Implications for European Sovereign-LLM Strategies
The development of AMÁLIA highlights critical issues facing European countries pursuing independent large language models, including transparency about data, openness of models, and alignment with national priorities. These questions impact policy, research integrity, and the future of AI sovereignty across Europe.
As European nations invest heavily in similar projects, the answers to these questions will determine whether these models can truly serve national interests or remain limited by technical and strategic constraints. The ongoing debate influences funding, regulation, and international competitiveness in AI.
European Sovereign-Language Model Initiatives and Challenges
Across Europe, countries like Italy, Germany, France, and Norway are investing in sovereign-language models, with efforts ranging from scratch training to foundation-based approaches. The common challenge is balancing openness, native data utilization, and strategic goals amid limited resources and data access.
Portugal’s AMÁLIA exemplifies a strategic choice to build on existing multilingual foundations, contrasting with Italy’s from-scratch approach with Minerva. These decisions reflect broader debates about technical feasibility and national AI sovereignty.
“The three hard questions about AMÁLIA are about openness, native data, and strategic goals, and they expose broader issues across European sovereign-LLM efforts.”
— Duarte O.Carmo
Unanswered Questions About AMÁLIA’s Strategic and Technical Aspects
It remains unclear how open AMÁLIA truly is, especially regarding the accessibility of its underlying code and data. The sufficiency of native Portuguese data for long-term performance and strategic goals beyond benchmark results are still under debate. The final version’s capabilities and strategic alignment are also uncertain until its June 2026 release.
Upcoming Milestones and Evaluation of AMÁLIA’s Impact
The final version of AMÁLIA is expected by June 2026, which will provide a clearer picture of its capabilities and strategic positioning. Further evaluations, transparency disclosures, and policy discussions are anticipated in the coming months, shaping the future of European sovereign-LLMs.

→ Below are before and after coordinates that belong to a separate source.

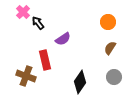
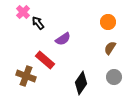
red rectangle: rotated 36 degrees counterclockwise
black diamond: moved 1 px right, 1 px down
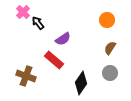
orange circle: moved 1 px left, 2 px up
red rectangle: moved 9 px right
gray circle: moved 4 px left, 4 px up
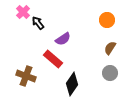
red rectangle: moved 1 px left, 1 px up
black diamond: moved 9 px left, 1 px down
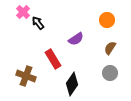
purple semicircle: moved 13 px right
red rectangle: rotated 18 degrees clockwise
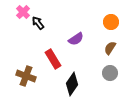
orange circle: moved 4 px right, 2 px down
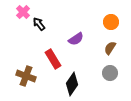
black arrow: moved 1 px right, 1 px down
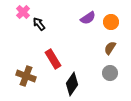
purple semicircle: moved 12 px right, 21 px up
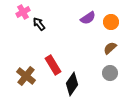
pink cross: rotated 16 degrees clockwise
brown semicircle: rotated 16 degrees clockwise
red rectangle: moved 6 px down
brown cross: rotated 18 degrees clockwise
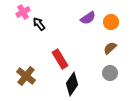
red rectangle: moved 7 px right, 6 px up
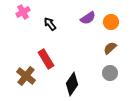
black arrow: moved 11 px right
red rectangle: moved 14 px left
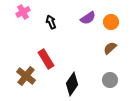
black arrow: moved 1 px right, 2 px up; rotated 16 degrees clockwise
gray circle: moved 7 px down
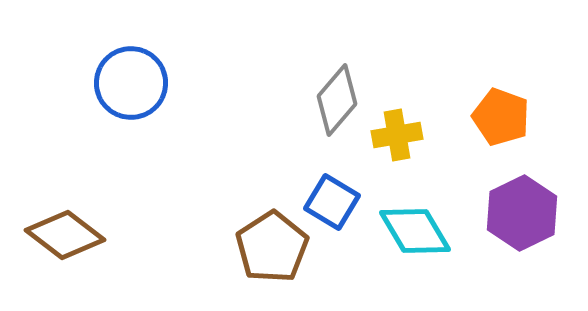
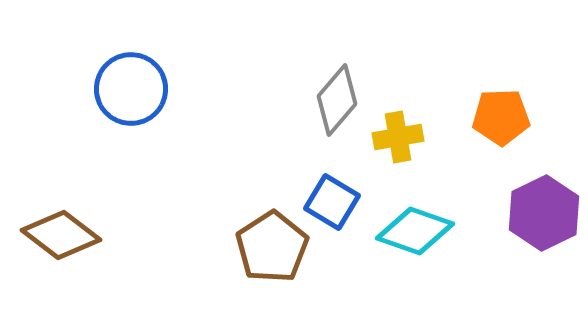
blue circle: moved 6 px down
orange pentagon: rotated 22 degrees counterclockwise
yellow cross: moved 1 px right, 2 px down
purple hexagon: moved 22 px right
cyan diamond: rotated 40 degrees counterclockwise
brown diamond: moved 4 px left
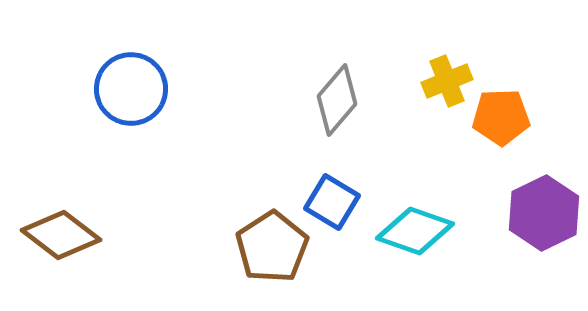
yellow cross: moved 49 px right, 56 px up; rotated 12 degrees counterclockwise
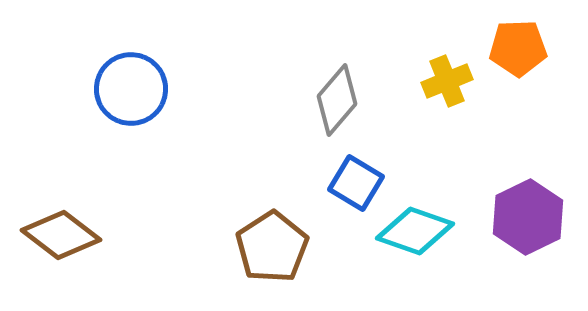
orange pentagon: moved 17 px right, 69 px up
blue square: moved 24 px right, 19 px up
purple hexagon: moved 16 px left, 4 px down
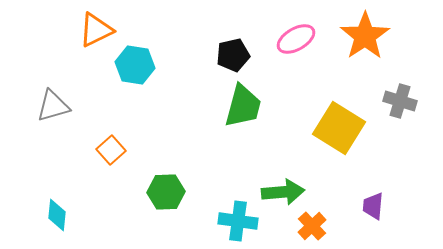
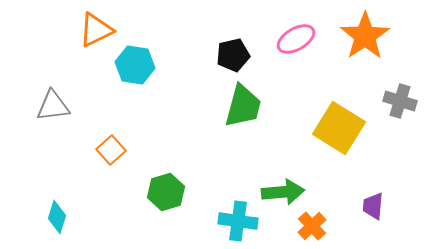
gray triangle: rotated 9 degrees clockwise
green hexagon: rotated 15 degrees counterclockwise
cyan diamond: moved 2 px down; rotated 12 degrees clockwise
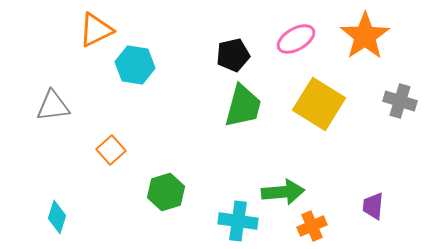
yellow square: moved 20 px left, 24 px up
orange cross: rotated 20 degrees clockwise
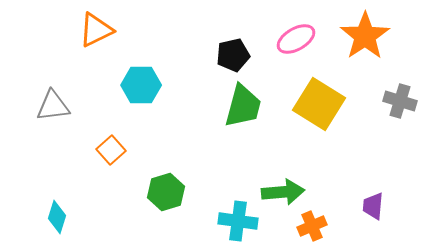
cyan hexagon: moved 6 px right, 20 px down; rotated 9 degrees counterclockwise
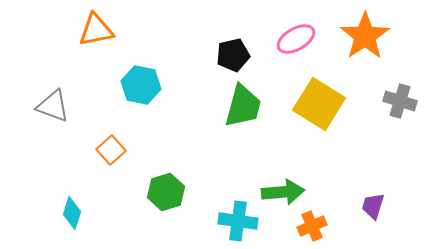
orange triangle: rotated 15 degrees clockwise
cyan hexagon: rotated 12 degrees clockwise
gray triangle: rotated 27 degrees clockwise
purple trapezoid: rotated 12 degrees clockwise
cyan diamond: moved 15 px right, 4 px up
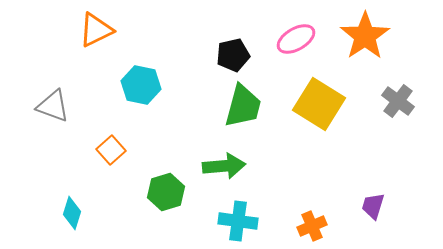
orange triangle: rotated 15 degrees counterclockwise
gray cross: moved 2 px left; rotated 20 degrees clockwise
green arrow: moved 59 px left, 26 px up
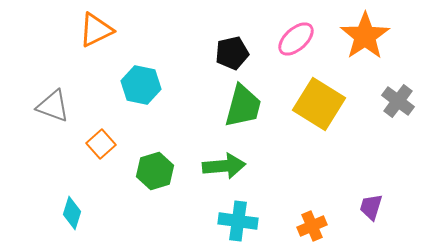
pink ellipse: rotated 12 degrees counterclockwise
black pentagon: moved 1 px left, 2 px up
orange square: moved 10 px left, 6 px up
green hexagon: moved 11 px left, 21 px up
purple trapezoid: moved 2 px left, 1 px down
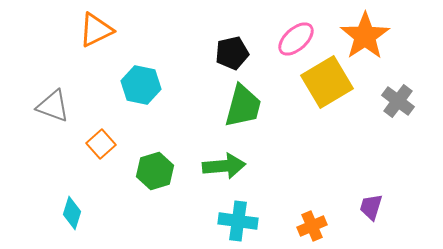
yellow square: moved 8 px right, 22 px up; rotated 27 degrees clockwise
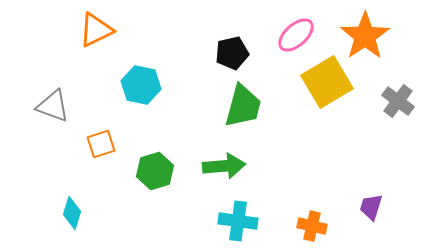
pink ellipse: moved 4 px up
orange square: rotated 24 degrees clockwise
orange cross: rotated 36 degrees clockwise
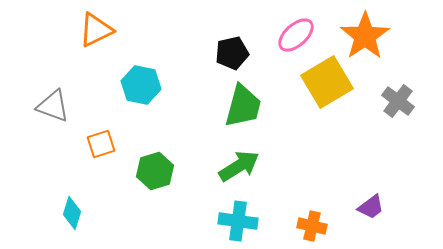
green arrow: moved 15 px right; rotated 27 degrees counterclockwise
purple trapezoid: rotated 144 degrees counterclockwise
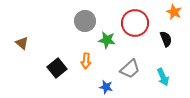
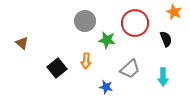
cyan arrow: rotated 24 degrees clockwise
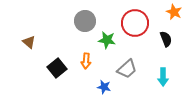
brown triangle: moved 7 px right, 1 px up
gray trapezoid: moved 3 px left
blue star: moved 2 px left
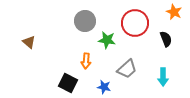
black square: moved 11 px right, 15 px down; rotated 24 degrees counterclockwise
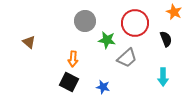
orange arrow: moved 13 px left, 2 px up
gray trapezoid: moved 11 px up
black square: moved 1 px right, 1 px up
blue star: moved 1 px left
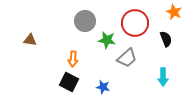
brown triangle: moved 1 px right, 2 px up; rotated 32 degrees counterclockwise
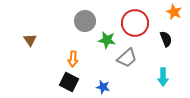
brown triangle: rotated 48 degrees clockwise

Researchers and policymakers will closely monitor whether the model addresses current gaps and how it influences broader European efforts to develop independent AI systems.
Key Questions
What is the main purpose of AMÁLIA?
AMÁLIA aims to develop a high-performing European Portuguese language model to support academic, governmental, and industrial applications within Portugal and Europe.
How open is AMÁLIA really?
It is not yet clear how accessible the model’s code and data are, and whether it qualifies as ‘fully open’ under European standards. Transparency details are still emerging.
Why are questions about native data important?
Native data quality and quantity directly impact the model’s performance and cultural relevance. Insufficient native data can limit the model’s effectiveness in Portuguese contexts.
What are the broader implications for Europe?
The questions raised about AMÁLIA reflect larger issues faced by European countries in building independent AI systems, including transparency, data sovereignty, and strategic objectives.